I wonder if keeping OR with BT and also allowing other ISP's access to the technology, a bit like it used to be with ADSL would be a way forward.
A bit like it used to be before ADSL seems more appropriate to me.
If anyone remembers "Surftime" (or whatever it was called) back in the late 90s/early 00s then that provides an indication of a possible way forward.
Back then you paid (BT) for unmetered 56kbps access to a certain range of number prefixes (084something ? - can't remember) and you paid a seperate ISP to provide internet connectivity. The ISP had nothing to do with the landline. LLU blew that model apart but unless we're going to have sub-loop VDSL unbundling (lunacy on wheels) then something is going to have to change.

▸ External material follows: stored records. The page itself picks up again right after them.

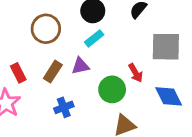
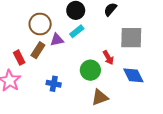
purple triangle: (80, 66) -> (57, 40), moved
brown rectangle: (53, 72) -> (38, 50), moved
blue cross: (64, 107) -> (54, 84), turned 32

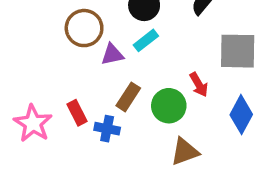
brown rectangle: (38, 50) -> (128, 97), moved
red rectangle: (19, 58) -> (77, 113), moved
blue diamond: (133, 75) -> (241, 115), turned 55

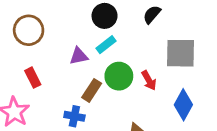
brown circle: (84, 28) -> (29, 30), moved
green circle: (169, 106) -> (119, 76), moved
red rectangle: (77, 113) -> (33, 78), moved

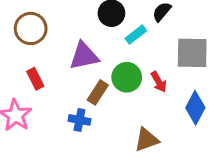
cyan rectangle: (106, 45) -> (136, 35), moved
purple triangle: (79, 56) -> (84, 56), size x1.5

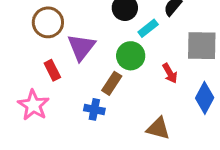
purple triangle: (84, 56) -> (81, 47), moved, turned -40
green circle: (127, 77) -> (131, 56), moved
brown triangle: (147, 140) -> (158, 128), turned 35

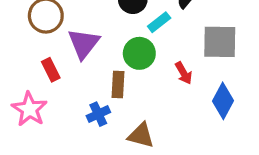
brown rectangle: (112, 83) -> (118, 85), turned -30
blue cross: (94, 109) -> (98, 114), turned -36
brown triangle: (158, 128) -> (141, 135), moved

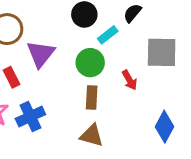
brown rectangle: (118, 85) -> (92, 98), moved
blue diamond: (223, 101) -> (165, 127), moved
blue cross: (98, 114) -> (30, 117), moved, size x1.4

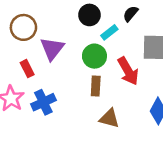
red arrow: (130, 80) -> (128, 71), size x1.6
brown triangle: (92, 135) -> (109, 118), moved

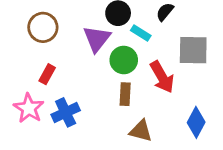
cyan rectangle: (109, 32) -> (141, 33), turned 70
purple triangle: (52, 49) -> (97, 39), moved
red rectangle: (27, 69) -> (47, 74), turned 56

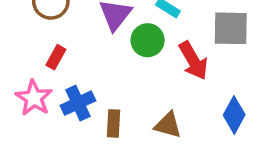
brown rectangle: (125, 94) -> (114, 123), moved

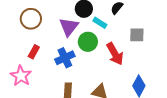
gray square: (231, 28) -> (137, 35), size x0.7
blue cross: (78, 103) -> (65, 58), moved

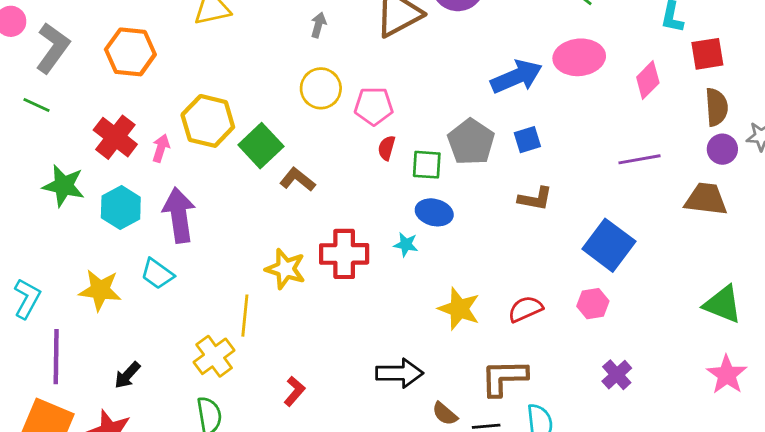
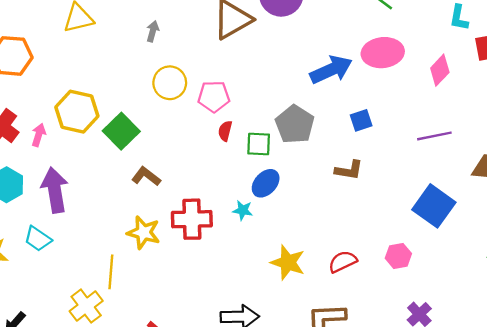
gray arrow: (318, 25) -> (153, 31), moved
blue square: (527, 140) -> (361, 120), moved
brown L-shape: (298, 180) -> (146, 176), moved
blue ellipse: (434, 212) -> (266, 183), turned -60
blue square: (609, 245) -> (434, 206), moved

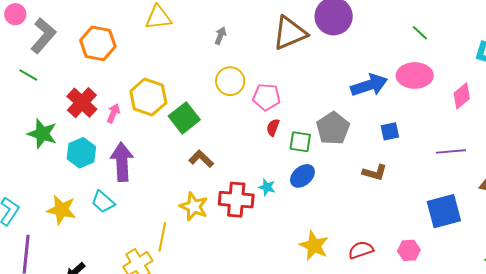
blue square: (434, 206) -> (444, 211), turned 33
cyan star: (243, 210) -> (267, 187), moved

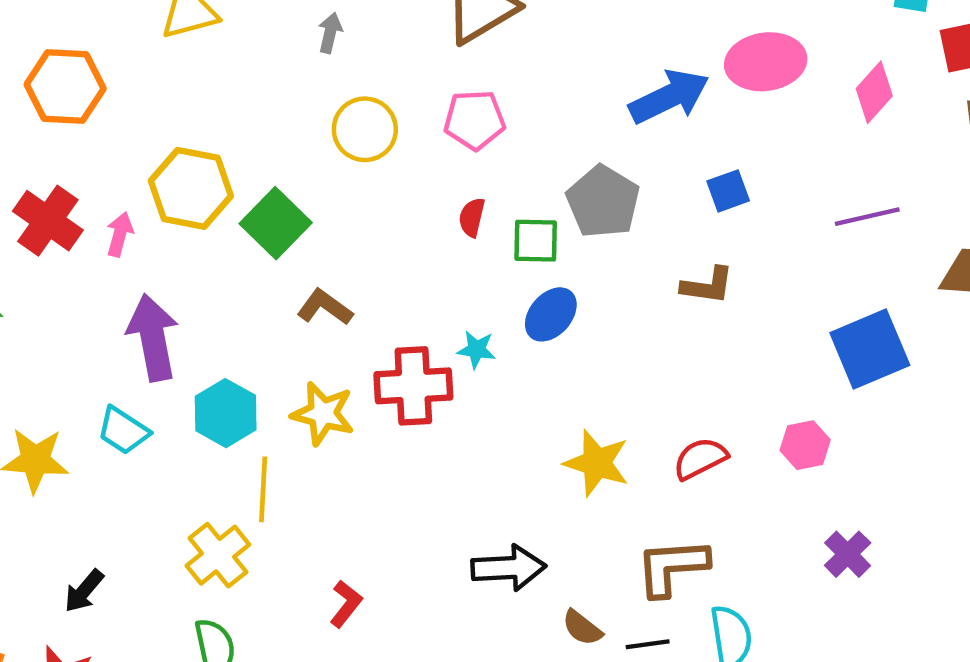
pink pentagon: (266, 97) -> (475, 120), moved
cyan hexagon: (81, 153) -> (226, 413), moved

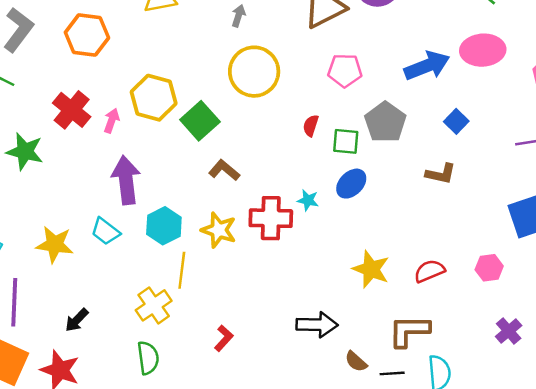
pink pentagon: (475, 120) -> (345, 70), moved
yellow circle: (365, 129) -> (254, 72), size x1.4
blue square: (728, 191) -> (456, 121), turned -30

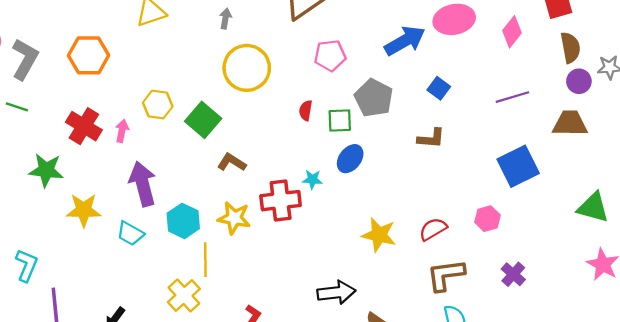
yellow hexagon: (154, 98) -> (158, 105), size x0.7
yellow star: (55, 244) -> (84, 210), moved
brown L-shape: (409, 331) -> (446, 275), moved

Personally I see nothing wrong with a model where you pay (an "independent") Openreach directly for a data/voice connection (ADSL/VDSL/FTTP) to the exchange and then pay an ISP to provide suitable internet connectivity.
Obviously you'd need some regulation so that Openreach couldn't be taken over by one ISP/cartel of ISPs or compete with those ISPs but that'd be a lot more straightforward than the current regulatory nonsense.
Pick your own voice service, should you require one - ISPs shouldn't be able to REQUIRE you to take their voice service either.
Openreach would make more money (lots more) than it currently does; customers would have a direct contact for faults & retail ISPs (both Sky & BT spring to mind here) wouldn't be able to cross-subsidise stuff like EPL football by bumping up line rental every year.
I doubt anything will actually happen to BT/Openreach. The govt needs them both "on-side" as the bulk in-depth spying envisaged by the Investigatory Powers Bill will be much harder to implement if BT is being "arsey" about an Openreach split.